7% of the Community tokens are liquid at the TGE on or around February 15th, 2022; the majority of it is structured as a loan to the market makers of the UMEE tokens, and the rest will be distributed as community incentives to bootstrap the Umee network. The remaining 39% of the tokens will be vested linearly for six years starting at the TGE.
9% of the genesis supply is allocated for the ecosystem. Umee community governance will decide how to use these tokens to best incentivize developers to build on top of the Umee blockchain and further build out the ecosystem. These tokens may also be burned if the community chooses to do so.
These tokens will be vested linearly for eight years starting at the TGE on or around February 15th, 2022.
5% of the genesis supply goes to community members who participated in Umee’s public sale on Coinlist.
These tokens will be vested linearly for eight to ten months depending on the sale option selected, starting at the TGE on or around February 15th, 2022.
14% of the genesis supply is allocated to early investors who participated in one of Umee’s two private rounds.
These tokens are subject to a six month cliff which will begin at the TGE on or around February 15th, 2022. After six months, 1% of these tokens will be vested linearly for six months while the remaining 13% will be vested linearly for eighteen months.
15% of the genesis supply is reserved for the Umee team. These tokens will be used to help attract new talent and reward Umee team members for their work. The goal of the Umee team is to attract and collaborate with the best talents and teams around the globe. A portion of the team tokens are set aside for ongoing grants to support the development of Umee as well as open source components of the Umee ecosystem.

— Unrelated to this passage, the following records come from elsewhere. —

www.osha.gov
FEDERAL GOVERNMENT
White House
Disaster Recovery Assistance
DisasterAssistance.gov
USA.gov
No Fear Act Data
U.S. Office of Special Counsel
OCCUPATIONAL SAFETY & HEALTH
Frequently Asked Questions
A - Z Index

These tokens are subject to a six month cliff which will begin at the TGE on or around February 15th, 2022. After six months, these tokens will be vested linearly for thirty months.

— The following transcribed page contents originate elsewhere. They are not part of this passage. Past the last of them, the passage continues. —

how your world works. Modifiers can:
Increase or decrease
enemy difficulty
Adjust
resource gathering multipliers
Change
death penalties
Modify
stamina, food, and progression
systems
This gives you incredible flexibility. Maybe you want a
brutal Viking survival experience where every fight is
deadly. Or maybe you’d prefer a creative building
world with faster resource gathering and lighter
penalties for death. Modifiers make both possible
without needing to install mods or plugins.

10% of the genesis supply is allocated to Umee Labs, the corporate entity that funded the development of the Umee protocol and is owned by the founding team. In order to best align the long term interest of the Umee community and not receive tokens in advance of any other Umee participants, the entity has an eight year lockup schedule, beginning with a twelve month cliff.

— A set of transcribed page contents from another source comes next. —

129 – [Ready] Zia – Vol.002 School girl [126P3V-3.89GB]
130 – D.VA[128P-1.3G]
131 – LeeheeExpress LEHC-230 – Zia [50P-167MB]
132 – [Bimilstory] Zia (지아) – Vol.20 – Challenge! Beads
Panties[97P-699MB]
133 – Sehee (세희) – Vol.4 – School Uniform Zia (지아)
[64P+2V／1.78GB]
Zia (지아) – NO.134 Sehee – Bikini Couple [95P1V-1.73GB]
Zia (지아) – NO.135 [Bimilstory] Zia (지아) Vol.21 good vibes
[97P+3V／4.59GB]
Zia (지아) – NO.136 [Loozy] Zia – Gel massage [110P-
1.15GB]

These tokens are subject to a twelve month cliff which will begin at the TGE on or around February 15th, 2022. After twelve months, these tokens will be vested linearly for eighty-four months.
1% of the genesis supply goes to advisors who have tremendously helped and continue to help guide Umee along its journey.
These tokens are subject to a six month cliff which will begin at the TGE on or around February 15th, 2022. After six months, these tokens will be vested linearly for 30 months.